On 16/01/17 16:41, BartC wrote:
> On 16/01/2017 13:29, David Brown wrote:
>> On 16/01/17 12:28, BartC wrote:
>
>>> But the adjustment isn't done at entry to a function with all the other
>>> fixed-size objects (or not at all if a conventional stack frame is not
>>> used).
>>
>> Why do you think adjustment is done at entry to a function for
>> fixed-size objects? Adjustment /may/ be done on entry, but it may be
>> done later.
>
> If that is a lot of code that has to be executed before the VLA size is
> determined, then it is reasonable to assume that any allocations for the
> local variables are involved are done separately. Whether the earlier
> allocations are done at the actual function entry point or not, or are
> not done at all, is just nit-picking on your part.
/All/ considerations about when the allocation is done are nit-picking
with regard to the time spent (late allocation can be a good thing in
saving stack space overall).
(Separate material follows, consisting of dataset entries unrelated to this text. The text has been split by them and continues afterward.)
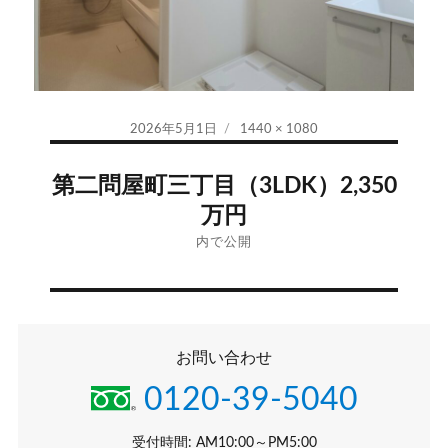
投
フ
2026年5月1日
1440 × 1080
稿
ル
投
日:
サ
第二問屋町三丁目（3LDK）2,350
イ
稿
万円
ズ
ナ
内で公開
ビ
ゲ
お問い合わせ
ー
0120-39-5040
シ
受付時間: AM10:00～PM5:00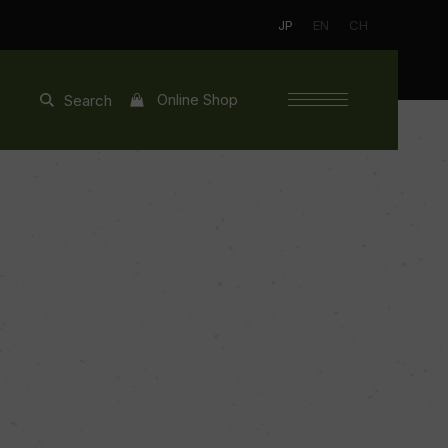
JP
EN
CH
Online Shop
Search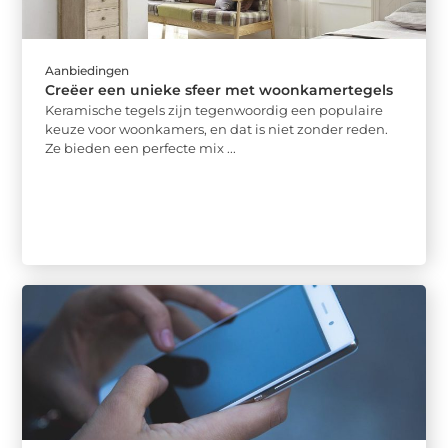
Aanbiedingen
Creëer een unieke sfeer met woonkamertegels
Keramische tegels zijn tegenwoordig een populaire
keuze voor woonkamers, en dat is niet zonder reden.
Ze bieden een perfecte mix ...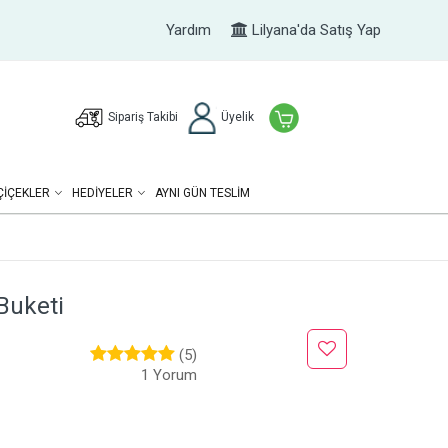
Yardım
Lilyana'da Satış Yap
Sipariş Takibi
Üyelik
ÇIÇEKLER
HEDIYELER
AYNI GÜN TESLİM
Buketi
(5)
1 Yorum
The actual allocation on the stack is
pretty much "free", whether it is a VLA or a constant size allocation.
>
>>> Furthermore, on some implementations such as gcc on x86, it can mean
>>> calling a function (__chkstk_ms()) to check the allocation isn't so
>>> large that it exceeds the stack guard page. This is not needed if it
>>> knows the local array will not be a beyond a certain size (I think 4KB
>>> or less total stack allocation within a function).
>>>
>>
>> You mean "gcc on windows", not "gcc on x86".
>
> Why wouldn't gcc not on Windows not use such a function? And why doesn't
> gcc use the same fast method on Windows?
The function is only needed on Windows, where you only have a single
spare 4 KB or 8 KB virtual page beyond the current stack. On Linux, you
have (by default) 8 MB virtual memory for the stack - it's all available
(modulo memory over-commit issues) for use when you want it. In both
Linux and Windows you need to ask for a bigger stack if you want to
exceed the default limits (1 MB on Windows, 8 MB on Linux).
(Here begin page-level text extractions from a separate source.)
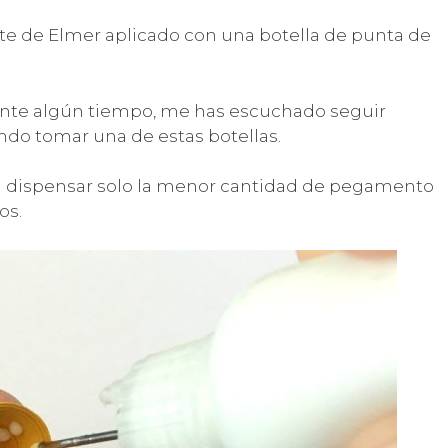
rte de Elmer aplicado con una botella de punta de
ante algún tiempo, me has escuchado seguir
do tomar una de estas botellas.
 dispensar solo la menor cantidad de pegamento
os.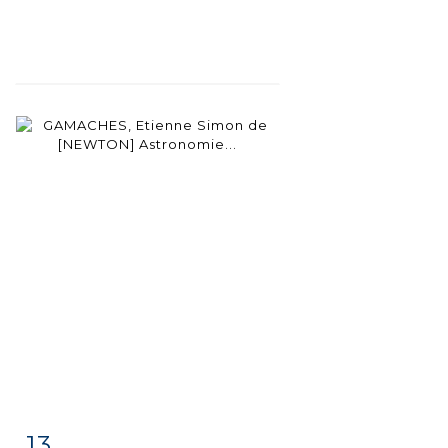
13
Fiche
Zoom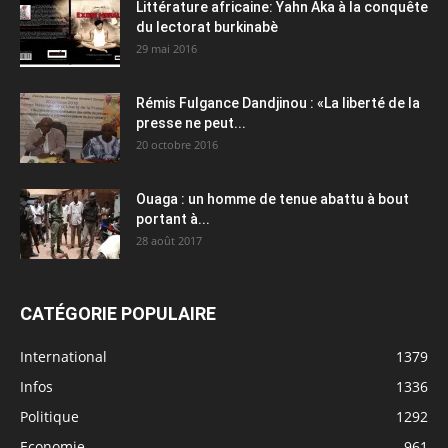
Littérature africaine: Yahn Aka à la conquête
du lectorat burkinabè
29 mai 2016
Rémis Fulgance Dandjinou : «La liberté de la
presse ne peut...
20 octobre 2016
Ouaga : un homme de tenue abattu à bout
portant à...
28 août 2017
CATÉGORIE POPULAIRE
International
1379
Infos
1336
Politique
1292
Economie
961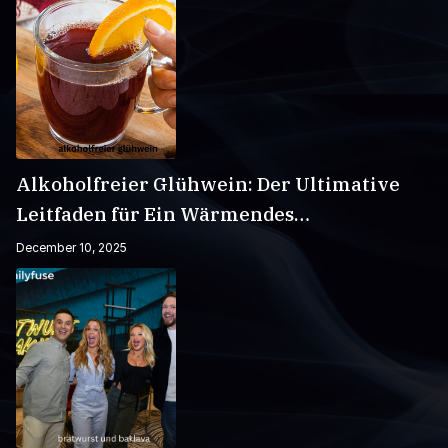
Alkoholfreier Glühwein: Der Ultimative
Leitfaden für Ein Wärmendes
Wintergetränk
December 10, 2025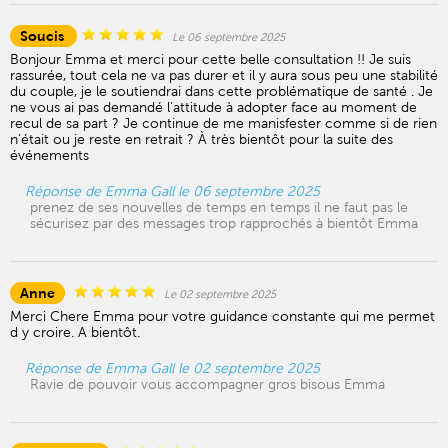
Soucis
Le 06 septembre 2025
Bonjour Emma et merci pour cette belle consultation !! Je suis
rassurée, tout cela ne va pas durer et il y aura sous peu une stabilité
du couple, je le soutiendrai dans cette problématique de santé . Je
ne vous ai pas demandé l’attitude à adopter face au moment de
recul de sa part ? Je continue de me manisfester comme si de rien
n’était ou je reste en retrait ? À très bientôt pour la suite des
événements
Réponse de Emma Gall le 06 septembre 2025
prenez de ses nouvelles de temps en temps il ne faut pas le
sécurisez par des messages trop rapprochés à bientôt Emma
Anne
Le 02 septembre 2025
Merci Chere Emma pour votre guidance constante qui me permet
d y croire. A bientôt.
Réponse de Emma Gall le 02 septembre 2025
Ravie de pouvoir vous accompagner gros bisous Emma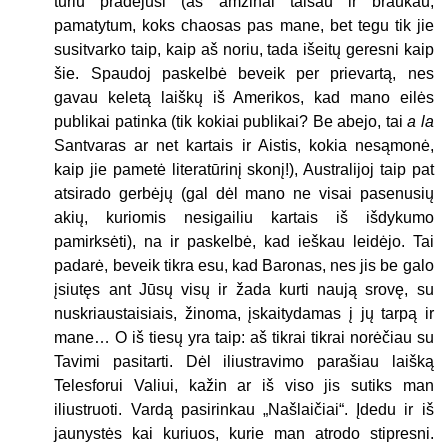
turiu pradėjusi (aš amžinai taisau ir braukau,
pamatytum, koks chaosas pas mane, bet tegu tik jie
susitvarko taip, kaip aš noriu, tada išeitų geresni kaip
šie. Spaudoj paskelbė beveik per prievartą, nes
gavau keletą laiškų iš Amerikos, kad mano eilės
publikai patinka (tik kokiai publikai? Be abejo, tai
a la
Santvaras ar net kartais ir Aistis, kokia nesąmonė,
kaip jie pametė literatūrinį skonį!), Australijoj taip pat
atsirado gerbėjų (gal dėl mano ne visai pasenusių
akių, kuriomis nesigailiu kartais iš išdykumo
pamirksėti), na ir paskelbė, kad ieškau leidėjo. Tai
padarė, beveik tikra esu, kad Baronas, nes jis be galo
įsiutęs ant Jūsų visų ir žada kurti naują srovę, su
nuskriaustaisiais, žinoma, įskaitydamas į jų tarpą ir
mane… O iš tiesų yra taip: aš tikrai tikrai norėčiau su
Tavimi pasitarti. Dėl iliustravimo parašiau laišką
Telesforui Valiui, kažin ar iš viso jis sutiks man
iliustruoti. Vardą pasirinkau „Našlaičiai“. Įdedu ir iš
jaunystės kai kuriuos, kurie man atrodo stipresni.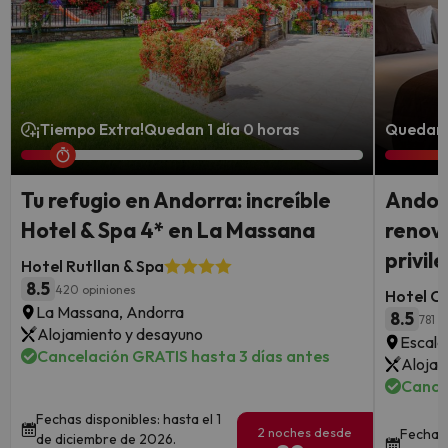
¡Tiempo Extra!
Quedan 1 día 0 horas
Quedan 
Tu refugio en Andorra: increíble
Andorr
Hotel & Spa 4* en La Massana
renova
privil
Hotel Rutllan & Spa
8.5
420 opiniones
Hotel Co
La Massana, Andorra
8.5
781 o
Alojamiento y desayuno
Escald
Cancelación GRATIS hasta 3 días antes
Alojam
Cance
Fechas disponibles: hasta el 1
2 noches desde
Fechas 
de diciembre de 2026.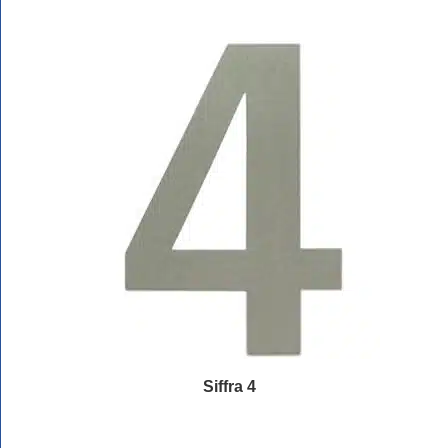
Siffra 4
Läs mer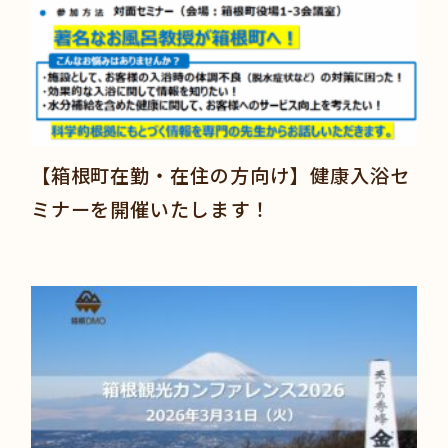
【箱根町在勤・在住の方向け】健康入浴セ
ミナーを開催いたします！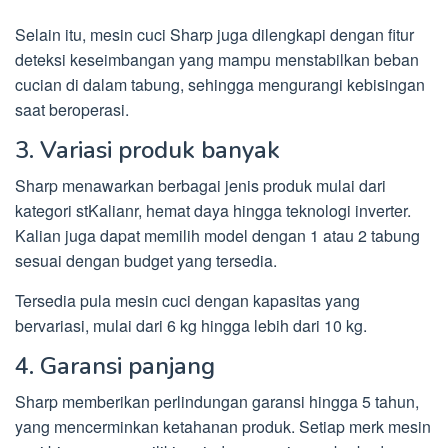
Selain itu, mesin cuci Sharp juga dilengkapi dengan fitur
deteksi keseimbangan yang mampu menstabilkan beban
cucian di dalam tabung, sehingga mengurangi kebisingan
saat beroperasi.
3. Variasi produk banyak
Sharp menawarkan berbagai jenis produk mulai dari
kategori stKalianr, hemat daya hingga teknologi inverter.
Kalian juga dapat memilih model dengan 1 atau 2 tabung
sesuai dengan budget yang tersedia.
Tersedia pula mesin cuci dengan kapasitas yang
bervariasi, mulai dari 6 kg hingga lebih dari 10 kg.
4. Garansi panjang
Sharp memberikan perlindungan garansi hingga 5 tahun,
yang mencerminkan ketahanan produk. Setiap merk mesin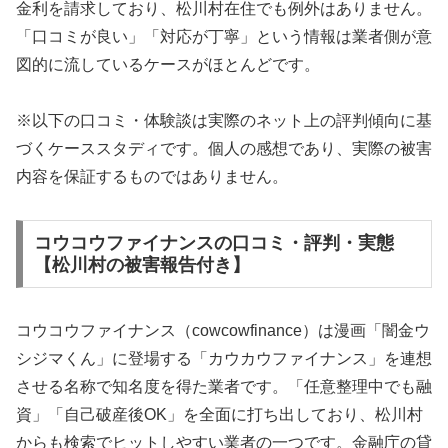
金利を請求しており、松川村在住でも例外はありません。
「口コミが良い」「対応が丁寧」という情報は業者側が意
図的に流しているケースがほとんどです。
※以下の口コミ・体験談は実際のネット上の評判傾向に基
づくケーススタディです。個人の感想であり、実際の被害
内容を保証するものではありません。
コウコウファイナンスの口コミ・評判・実態
【松川村の被害報告付き】
コウコウファイナンス（cowcowfinance）は漫画「闇金ウ
シジマくん」に登場する「カウカウファイナンス」を連想
させる名称で知名度を得た業者です。「任意整理中でも融
資」「自己破産後OK」を全面に打ち出しており、松川村
からも検索でヒットしやすい業者の一つです。金融庁の貸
The clue here is in the name - __chkstk_ms - "check stack Microsoft".
>
> (As I understand it, it allows Windows programs to commit a large stack
> size without needing to allocate the memory until needed. There is
> already a mechanism to grow the stack automatically if it increases by
> small increments, but not if it skips one or more VM pages. So how does
> gcc on Linux for example manage it? Or does it have to allocate the
> maximum stack size right from the start?)
On Windows, the system only allocates a single /virtual/ page beyond the
current stack end. That gets a physical page when it is touched, and
another virtual page is allocated (up to a limit which I believe is 1 MB
on Windows - I guess a program can change that if it wants to). If a
program tries to touch a stack page more than the next page down without
forcing the physical allocation for the pages along the way, you get a
fault.
On Linux, the system allocates 8 MB virtual space for the stack straight
away. Physical pages are mapped whenever a virtual page is touched.
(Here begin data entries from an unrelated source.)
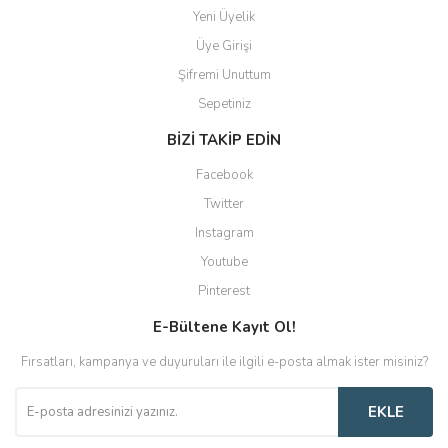
Yeni Üyelik
Üye Girişi
Şifremi Unuttum
Sepetiniz
BİZİ TAKİP EDİN
Facebook
Twitter
Instagram
Youtube
Pinterest
E-Bültene Kayıt Ol!
Fırsatları, kampanya ve duyuruları ile ilgili e-posta almak ister misiniz?
EKLE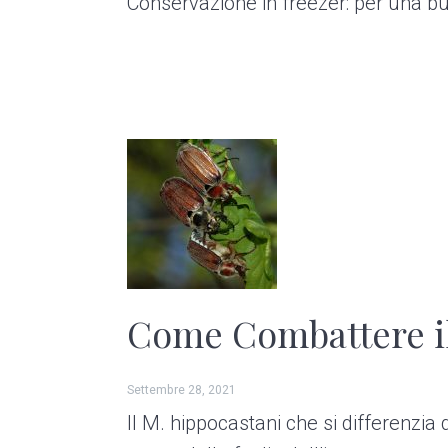
Conservazione in freezer: per una bu
Come Combattere il
Settembre 28, 2021
Il M. hippocastani che si differenzia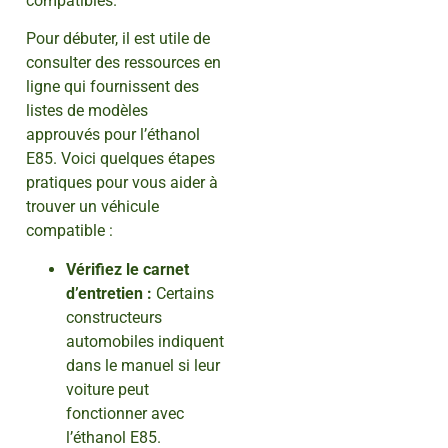
compatibles.
Pour débuter, il est utile de
consulter des ressources en
ligne qui fournissent des
listes de modèles
approuvés pour l’éthanol
E85. Voici quelques étapes
pratiques pour vous aider à
trouver un véhicule
compatible :
Vérifiez le carnet
d’entretien :
Certains
constructeurs
automobiles indiquent
dans le manuel si leur
voiture peut
fonctionner avec
l’éthanol E85.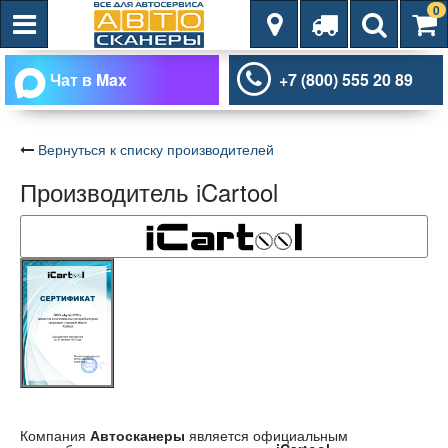
0
Чат в Max
+7 (800) 555 20 89
Вернуться к списку производителей
Производитель iCartool
Компания
Автосканеры
является официальным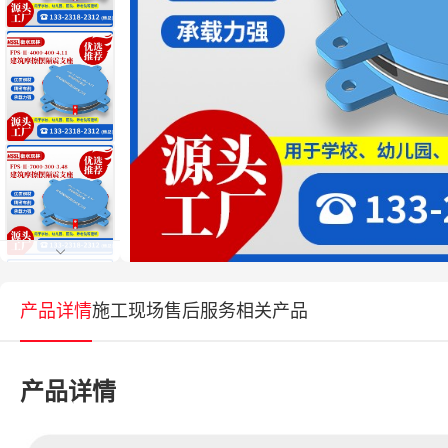
产品详情
施工现场
售后服务
相关产品
产品详情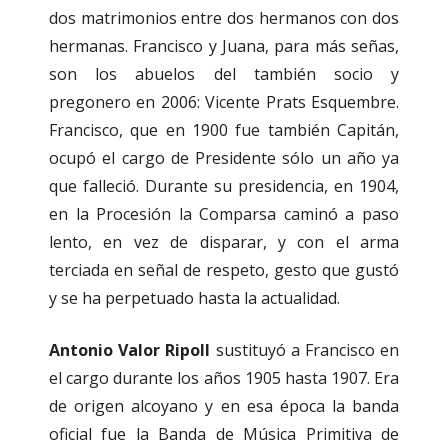
dos matrimonios entre dos hermanos con dos
hermanas. Francisco y Juana, para más señas,
son los abuelos del también socio y
pregonero en 2006: Vicente Prats Esquembre.
Francisco, que en 1900 fue también Capitán,
ocupó el cargo de Presidente sólo un año ya
que falleció. Durante su presidencia, en 1904,
en la Procesión la Comparsa caminó a paso
lento, en vez de disparar, y con el arma
terciada en señal de respeto, gesto que gustó
y se ha perpetuado hasta la actualidad.
Antonio Valor Ripoll
sustituyó a Francisco en
el cargo durante los años 1905 hasta 1907. Era
de origen alcoyano y en esa época la banda
oficial fue la Banda de Música Primitiva de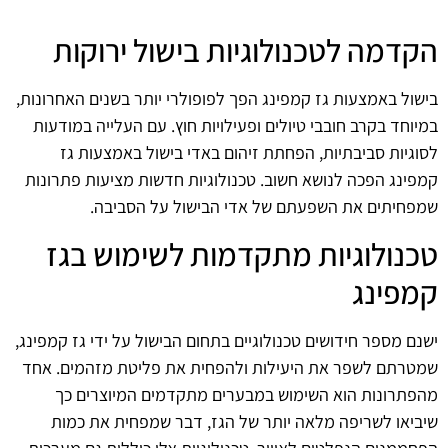
הקדמה לטכנולוגיות בישול ירוקות
בישול באמצעות גז קמפינג הפך לפופולרי יותר בשנים האחרונות,
במיוחד בקרב חובבי טיולים ופעילויות חוץ. עם העלייה במודעות
לסוגיות סביבתיות, הפחתת זיהום באדי בישול באמצעות גז
קמפינג הפכה לנושא חשוב. טכנולוגיות חדשות מציעות פתרונות
שמפחיתים את השפעתם של אדי הבישול על הסביבה.
טכנולוגיות מתקדמות לשימוש בגז
קמפינג
ישנם מספר חידושים טכנולוגיים בתחום הבישול על ידי גז קמפינג,
שמטרתם לשפר את היעילות ולהפחית את פליטת מזהמים. אחד
מהפתרונות הוא השימוש במבערים מתקדמים המיוצרים כך
שיביאו לשריפה מלאה יותר של הגז, דבר שמפחית את כמות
The Linux method is more efficient and saves having an equivalent of
__chkstk_ms calls, but it relies on overcommit to avoid wasting real memory.
>
>> Yes, it is possible that __chkstk_ms() might be called more times than
>> necessary with a VLA than it would with fixed-size allocations, because
>> the compiler may not know an upper bound on the size for the VLA. It is
>> unlikely to be a big issue, because __chkstk_ms() is a fast function on
>> average.
>
> Nevertheless, it is an extra function call.
Yes, unless it can be inlined (it doesn't do much - just touches memory
every 4K or 8K until the the target size has been reached) and may not
be needed if the compiler knows a limit on the allocation size.
>
> I create one benchmark which ran twice as fast with a fixed size array
> as using a VLA of the same size (I knew it was the same; the compiler
> didn't). On Linux however which apparently doesn't use chkstk, it was
> only 10% faster.
Without any more information, it is hard to guess the details here.
>
>> And of course you can usually tell the compiler about the
>> limits for the VLA sizes (which you should know, to use them safely).
>
> You can't use them safely if you don't know what recursion depth is
> likely.
You can't use /any/ recursion safely unless you know the recursion
depth. You can't use /any/ function calls, or any local variables,
safely unless you know you are not going to exceed the stack limits.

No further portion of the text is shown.